TABLE 5.9 Sensitivity of Weights to Changes in Expected Return
Weight Sensitivity | ||||||
U.S. Equities | Foreign Equities | Emerging Market Equities | Treasury Bonds | U.S. Corporate Bonds | Commodities | |
Sensitivity of Weights to 1% Increase in Expected Return | ||||||
U.S. Equities | 19% | −11% | −6% | 18% | −21% | 1% |
Foreign Developed Market Equities | −11% | 17% | −7% | 16% | −13% | −2% |
Emerging Market Equities | −6% | −7% | 9% | 17% | −13% | −1% |
Treasury Bonds | 7% | 6% | 14% | 191% | −212% | −7% |
U.S. Corporate Bonds | −17% | −9% | −12% | −200% | 235% | 2% |
Commodities | 0% | −3% | −1% | −5% | 1% | 7% |
TABLE 5.10 Sensitivity of Portfolio Standard Deviation to Changes in Expected Return
Original Standard Deviation | New Standard Deviation | Percentage Change in Risk | ||
Sensitivity of Standard Deviation to 1% Increase in Expected Return | ||||
U.S. Equities | 10.8% | 10.1% | −6.5% | |
Foreign Developed Market Equities | 10.8% | 10.2% | −5.9% | |
Emerging Market Equities | 10.8% | 10.6% | −2.3% | |
Treasury Bonds | 10.8% | 10.4% | −3.6% | |
U.S. Corporate Bonds | 10.8% | 10.2% | −5.6% | |
Commodities | 10.8% | 10.7% | −1.5% |
The bottom line is that mean‐variance analysis is not typically hypersensitive to estimation error. It only appears to be hypersensitive when asset classes are close substitutes for each other, because the optimal weights may shift significantly in response to input errors. But the incorrect portfolio will have a similar return distribution as the correct portfolio; thus, variation in weights may not be overly problematic.

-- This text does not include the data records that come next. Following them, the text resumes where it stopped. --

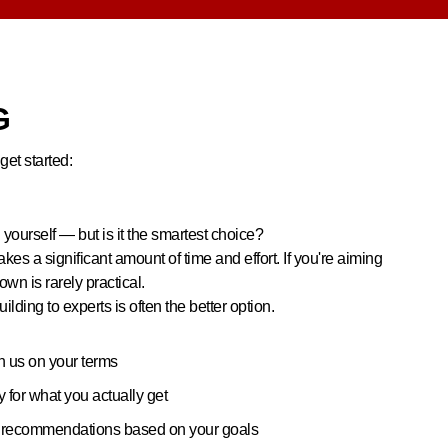
G
get started:
 yourself — but is it the smartest choice?
akes a significant amount of time and effort. If you're aiming
 own is rarely practical.
ilding to experts is often the better option.
h us on your terms
for what you actually get
m recommendations based on your goals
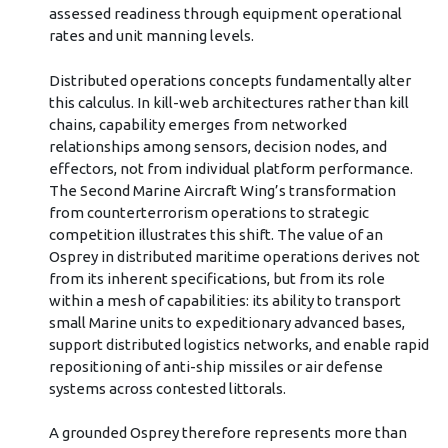
assessed readiness through equipment operational
rates and unit manning levels.
Distributed operations concepts fundamentally alter
this calculus. In kill-web architectures rather than kill
chains, capability emerges from networked
relationships among sensors, decision nodes, and
effectors, not from individual platform performance.
The Second Marine Aircraft Wing’s transformation
from counterterrorism operations to strategic
competition illustrates this shift. The value of an
Osprey in distributed maritime operations derives not
from its inherent specifications, but from its role
within a mesh of capabilities: its ability to transport
small Marine units to expeditionary advanced bases,
support distributed logistics networks, and enable rapid
repositioning of anti-ship missiles or air defense
systems across contested littorals.
A grounded Osprey therefore represents more than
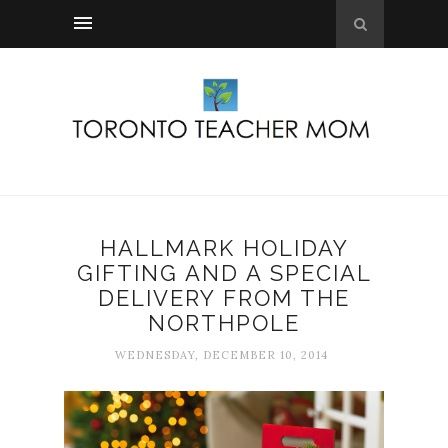
HALLMARK HOLIDAY
GIFTING AND A SPECIAL
DELIVERY FROM THE
NORTHPOLE
WEDNESDAY, DECEMBER 10, 2014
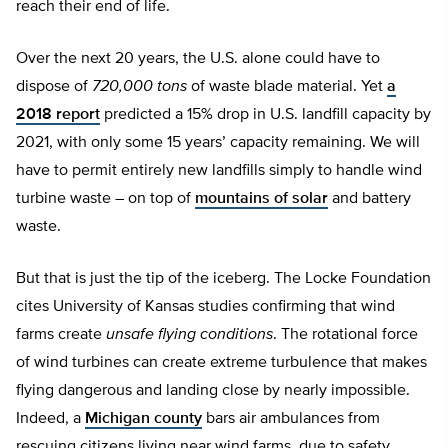
reach their end of life.
Over the next 20 years, the U.S. alone could have to
dispose of
720,000 tons
of waste blade material. Yet
a
2018 report
predicted a 15% drop in U.S. landfill capacity by
2021, with only some 15 years’ capacity remaining. We will
have to permit entirely new landfills simply to handle wind
turbine waste – on top of
mountains of solar
and battery
waste.
But that is just the tip of the iceberg. The Locke Foundation
cites University of Kansas studies confirming that wind
farms create
unsafe flying conditions
. The rotational force
of wind turbines can create extreme turbulence that makes
flying dangerous and landing close by nearly impossible.
Indeed, a
Michigan county
bars air ambulances from
rescuing citizens living near wind farms, due to safety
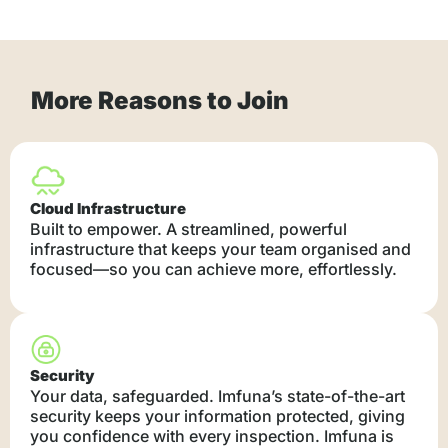
More Reasons to Join
Cloud Infrastructure
Built to empower. A streamlined, powerful
infrastructure that keeps your team organised and
focused—so you can achieve more, effortlessly.
Security
Your data, safeguarded. Imfuna’s state-of-the-art
security keeps your information protected, giving
you confidence with every inspection. Imfuna is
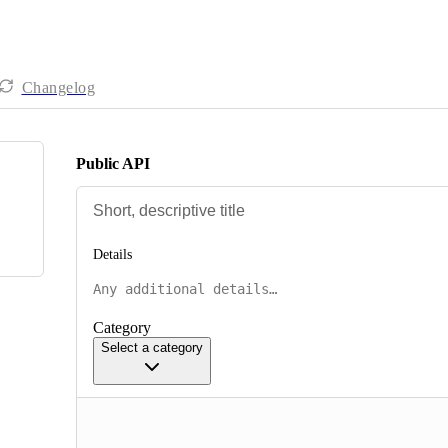
Changelog
Public API
Details
Category
Select a category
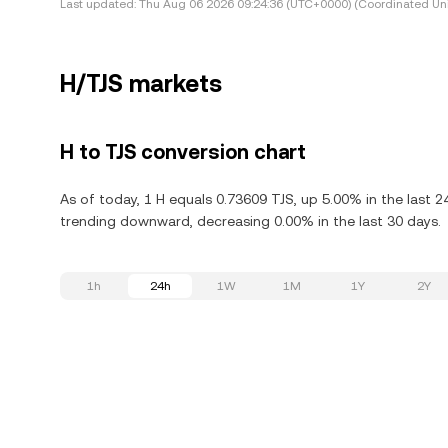
Last updated:
Thu Aug 06 2026 09:24:36 (UTC+0000) (Coordinated Uni
H/TJS markets
H to TJS conversion chart
As of today, 1 H equals 0.73609 TJS, up 5.00% in the last 2
trending downward, decreasing 0.00% in the last 30 days.
1h
24h
1W
1M
1Y
2Y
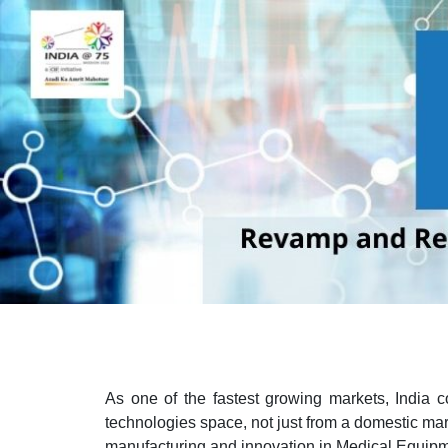
As one of the fastest growing markets, India c
technologies space, not just from a domestic marke
manufacturing and innovation in Medical Equipm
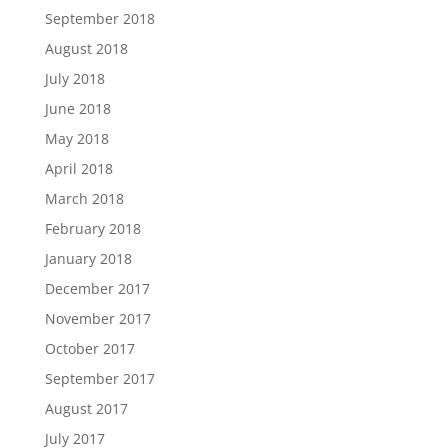
September 2018
August 2018
July 2018
June 2018
May 2018
April 2018
March 2018
February 2018
January 2018
December 2017
November 2017
October 2017
September 2017
August 2017
July 2017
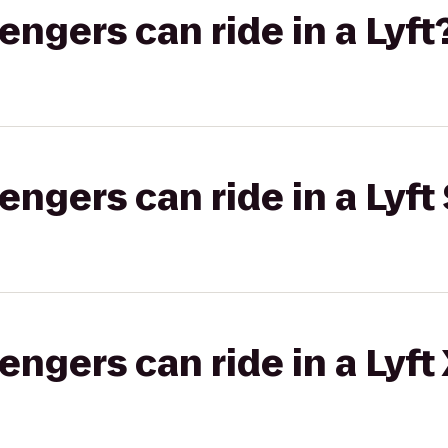
gers can ride in a Lyft
gers can ride in a Lyft 
gers can ride in a Lyft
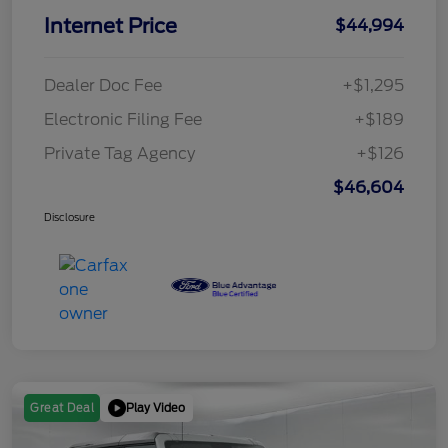
Internet Price
$44,994
Dealer Doc Fee
+$1,295
Electronic Filing Fee
+$189
Private Tag Agency
+$126
$46,604
Disclosure
Play Video
Great Deal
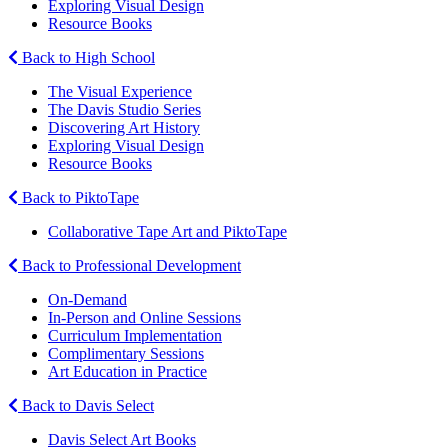
Exploring Visual Design
Resource Books
Back to High School
The Visual Experience
The Davis Studio Series
Discovering Art History
Exploring Visual Design
Resource Books
Back to PiktoTape
Collaborative Tape Art and PiktoTape
Back to Professional Development
On-Demand
In-Person and Online Sessions
Curriculum Implementation
Complimentary Sessions
Art Education in Practice
Back to Davis Select
Davis Select Art Books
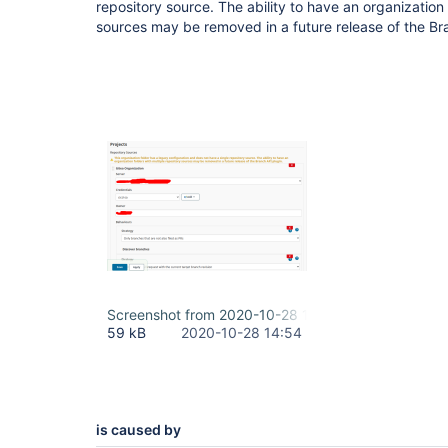
repository source. The ability to have an organization 
sources may be removed in a future release of the Br
Screenshot from 2020-10-28 18-17-21.png
59 kB
2020-10-28 14:54
is caused by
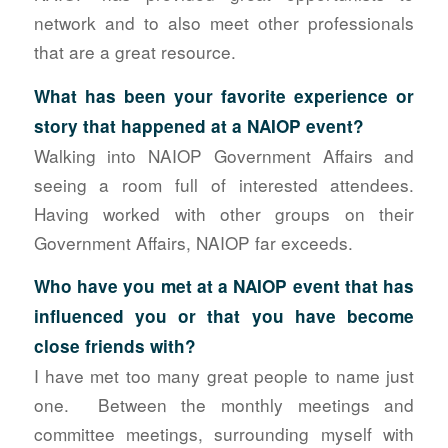
network and to also meet other professionals
that are a great resource.
What has been your favorite experience or
story that happened at a NAIOP event?
Walking into NAIOP Government Affairs and
seeing a room full of interested attendees.
Having worked with other groups on their
Government Affairs, NAIOP far exceeds.
Who have you met at a NAIOP event that has
influenced you or that you have
become
close friends with?
I have met too many great people to name just
one. Between the monthly meetings and
committee meetings, surrounding myself with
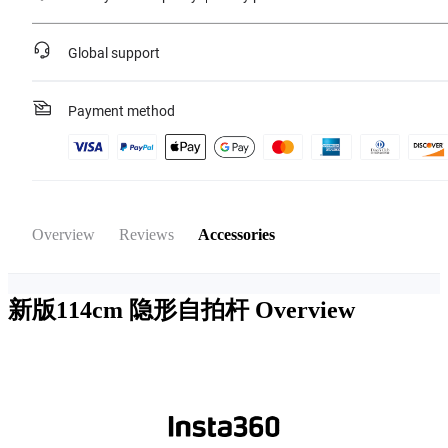
Global support
Payment method
Overview
Reviews
Accessories
新版114cm 隐形自拍杆
Overview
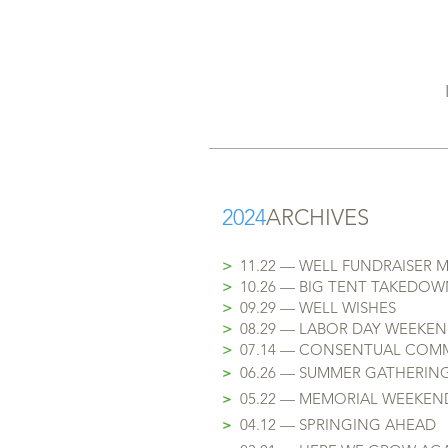
2024
ARCHIVES
>
11.22 — WELL FUNDRAISER 
>
10.26 — BIG TENT TAKEDOW
>
09.29 — WELL WISHES
>
08.29 — LABOR DAY WEEKE
​>
07.14 — CONSENTUAL COM
>
06.26 — SUMMER GATHERIN
>
05.22 — MEMORIAL WEEKEN
>
04.12 — SPRINGING AHEAD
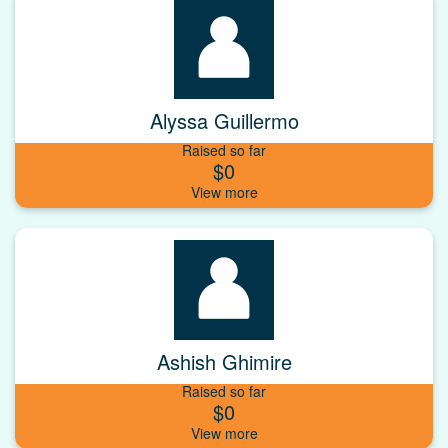
Alyssa Guillermo
Raised so far
$0
Ashish Ghimire
Raised so far
$0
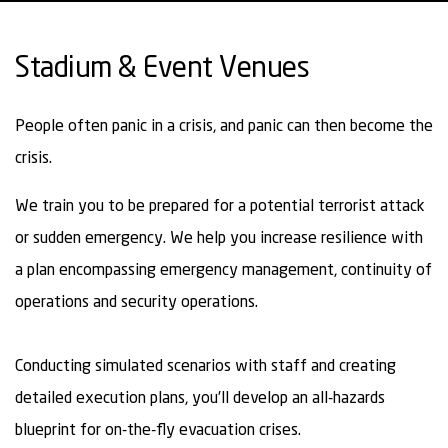
Stadium & Event Venues
People often panic in a crisis, and panic can then become the
crisis.
We train you to be prepared for a potential terrorist attack
or sudden emergency. We help you increase resilience with
a plan encompassing emergency management, continuity of
operations and security operations.
Conducting simulated scenarios with staff and creating
detailed execution plans, you’ll develop an all-hazards
blueprint for on-the-fly evacuation crises.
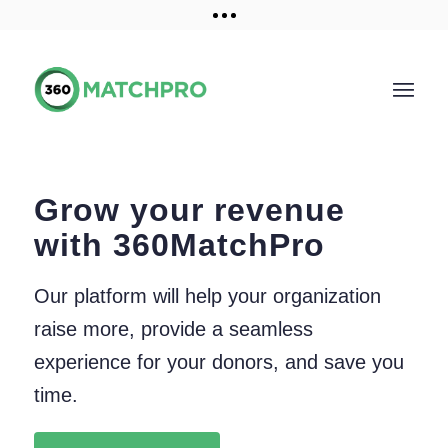
Training and Resources
Get a demo
Grow your revenue
with 360MatchPro
Our platform will help your organization
raise more, provide a seamless
experience for your donors, and save you
time.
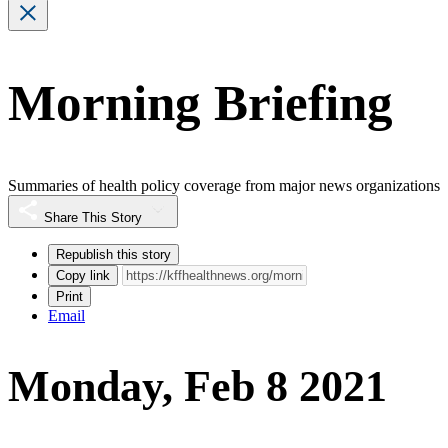
Morning Briefing
Summaries of health policy coverage from major news organizations
Share This Story
Republish this story
Copy link
Print
Email
Monday, Feb 8 2021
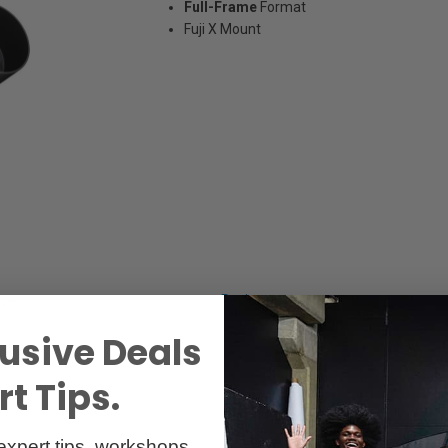
Full-Frame
Format
Fuji X Mount
Specs
Reviews
usive Deals
t Tips.
expert tips, workshops,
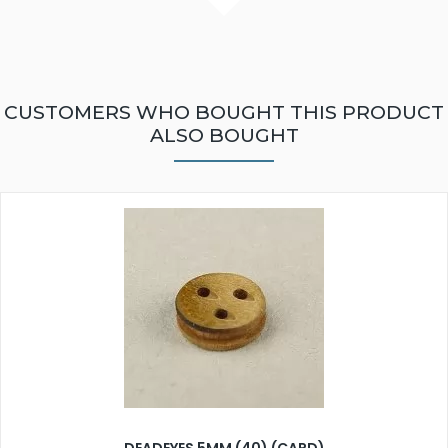
CUSTOMERS WHO BOUGHT THIS PRODUCT
ALSO BOUGHT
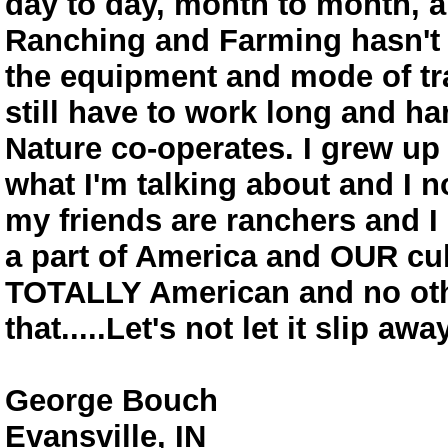
day to day, month to month, an
Ranching and Farming hasn't c
the equipment and mode of tr
still have to work long and ha
Nature co-operates. I grew up
what I'm talking about and I n
my friends are ranchers and 
a part of America and OUR cult
TOTALLY American and no othe
that.....Let's not let it slip away
George Bouch
Evansville, IN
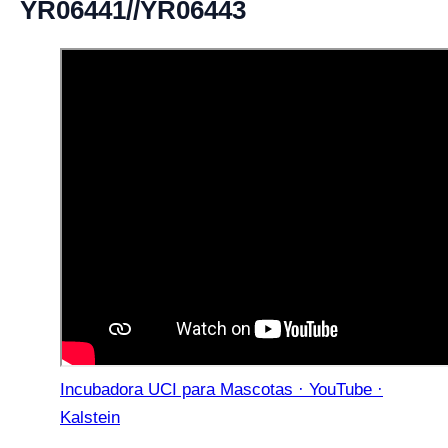
YR06441//YR06443
Incubadora UCI para Mascotas · YouTube ·
Kalstein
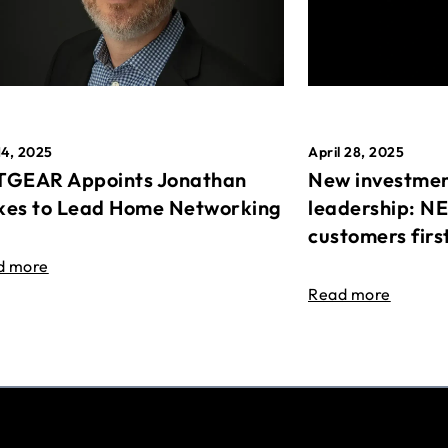
April 28, 2025
14, 2025
New investmen
GEAR Appoints Jonathan
leadership: N
es to Lead Home Networking
customers firs
d more
Read more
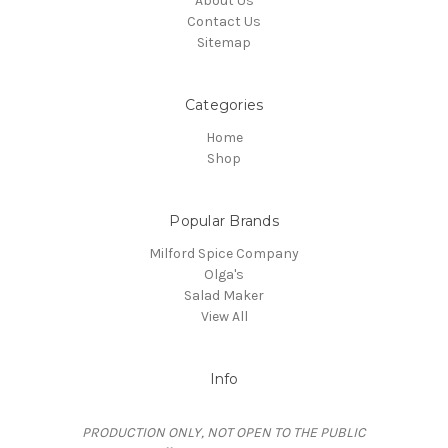
About Us
Contact Us
Sitemap
Categories
Home
Shop
Popular Brands
Milford Spice Company
Olga's
Salad Maker
View All
Info
PRODUCTION ONLY, NOT OPEN TO THE PUBLIC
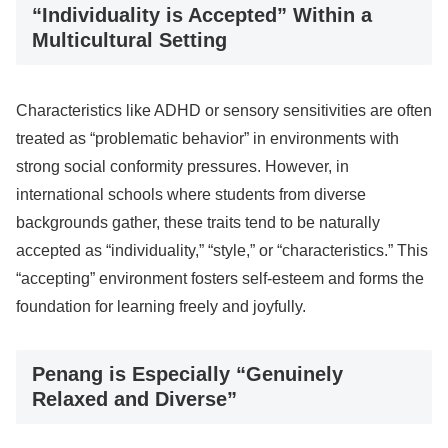
“Individuality is Accepted” Within a
Multicultural Setting
Characteristics like ADHD or sensory sensitivities are often
treated as “problematic behavior” in environments with
strong social conformity pressures. However, in
international schools where students from diverse
backgrounds gather, these traits tend to be naturally
accepted as “individuality,” “style,” or “characteristics.” This
“accepting” environment fosters self-esteem and forms the
foundation for learning freely and joyfully.
Penang is Especially “Genuinely
Relaxed and Diverse”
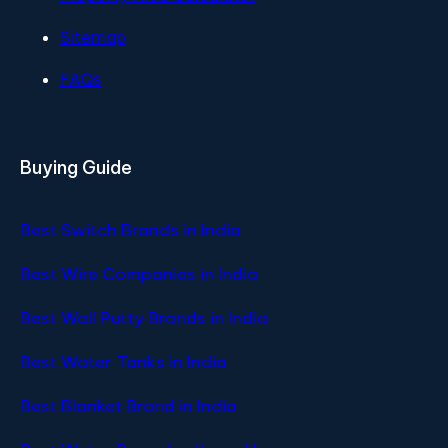
Sitemap
FAQs
Buying Guide
Best Switch Brands in India
Best Wire Companies in India
Best Wall Putty Brands in India
Best Water Tanks in India
Best Blanket Brand in India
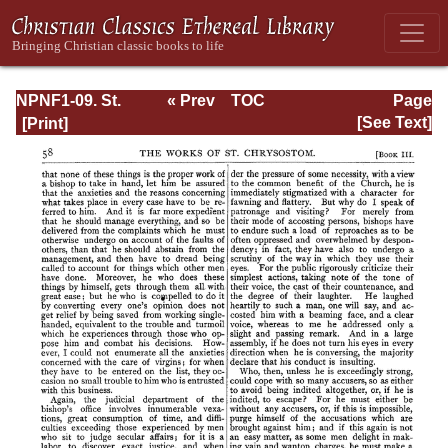
NPNF1-09. St.
« Prev
TOC
Page
Chrysostom: On
Next »
Page_58.html
[See Text]
the Priesthood;
Ascetic Treatises;
Select Homilies
and Letters;
Homilies on the
Statutes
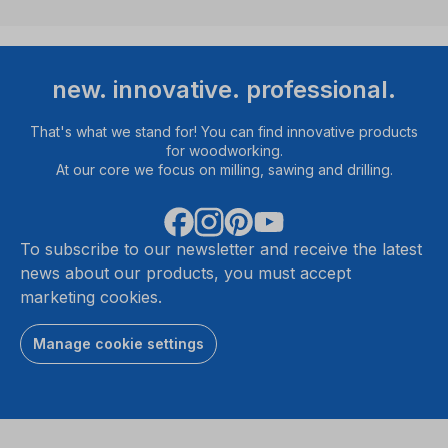
new. innovative. professional.
That's what we stand for! You can find innovative products
for woodworking.
At our core we focus on milling, sawing and drilling.
To subscribe to our newsletter and receive the latest
news about our products, you must accept
marketing cookies.
Manage cookie settings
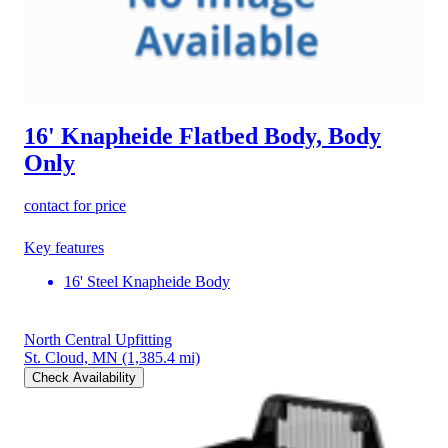
16' Knapheide Flatbed Body, Body
Only
contact for price
Key features
16' Steel Knapheide Body
North Central Upfitting
St. Cloud, MN
(1,385.4 mi)
Check Availability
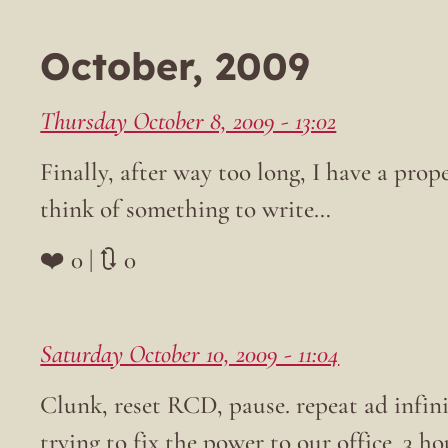
October, 2009
Thursday October 8, 2009 - 13:02
Finally, after way too long, I have a prop
think of something to write…
❤️ 0 | 🔃 0
Saturday October 10, 2009 - 11:04
Clunk, reset RCD, pause. repeat ad infini
trying to fix the power to our office. 3 hou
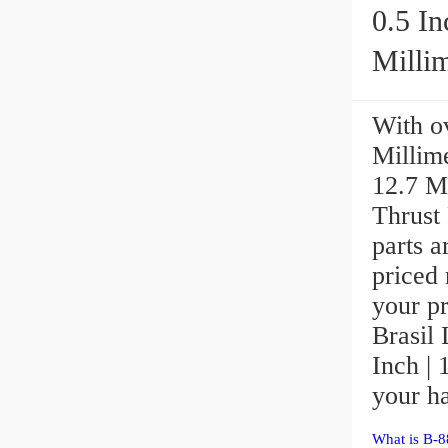
0.5 In
Millime
With ov
Millime
12.7 M
Thrust 
parts a
priced 
your p
Brasil 
Inch | 
your ha
What is B-8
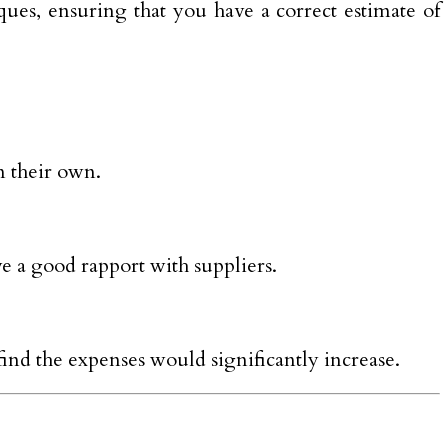
iques, ensuring that you have a correct estimate of
n their own.
ve a good rapport with suppliers.
find the expenses would significantly increase.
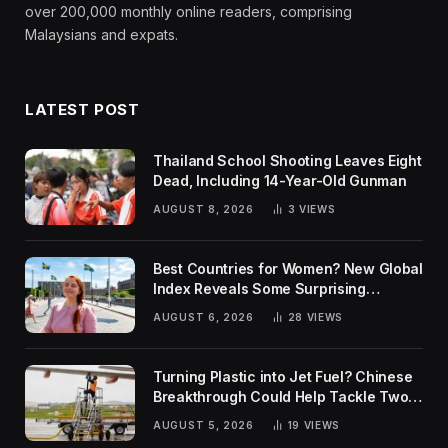
over 200,000 monthly online readers, comprising
Malaysians and expats.
LATEST POST
Thailand School Shooting Leaves Eight
Dead, Including 14-Year-Old Gunman
AUGUST 8, 2026
3
VIEWS
Best Countries for Women? New Global
Index Reveals Some Surprising
Rankings
AUGUST 6, 2026
28
VIEWS
Turning Plastic into Jet Fuel? Chinese
Breakthrough Could Help Tackle Two
Global Challenges
AUGUST 5, 2026
19
VIEWS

Nonetheless, there are some situations in which estimation error poses a significant challenge to investors. Fortunately, we have procedures to address this challenge. Some investors resort to Bayesian shrinkage, which blends individual estimates of expected return and risk with a prior belief such as the cross‐sectional mean of the estimates or the estimate associated with the minimum‐risk portfolio. Investors also rely on a technique called resampling in which they generate many efficient frontiers from a distribution of inputs and then average the weights of the portfolios with a given risk level to arrive at the optimal portfolio.3 Both of these techniques are designed to make a portfolio less sensitive to estimation error. An alternative approach, called stability‐adjusted optimization, addresses estimation error in a much different way. It makes portfolios more sensitive to estimation error, but in a constructive way. This approach measures the relative stability of covariances and incorporates this information as a distinct component of risk in the portfolio formation process. It increases dependency on asset classes with relatively stable covariances and reduces dependency on asset classes with relatively unstable covariances. In Chapter 13 we discuss stability‐adjusted optimization in detail.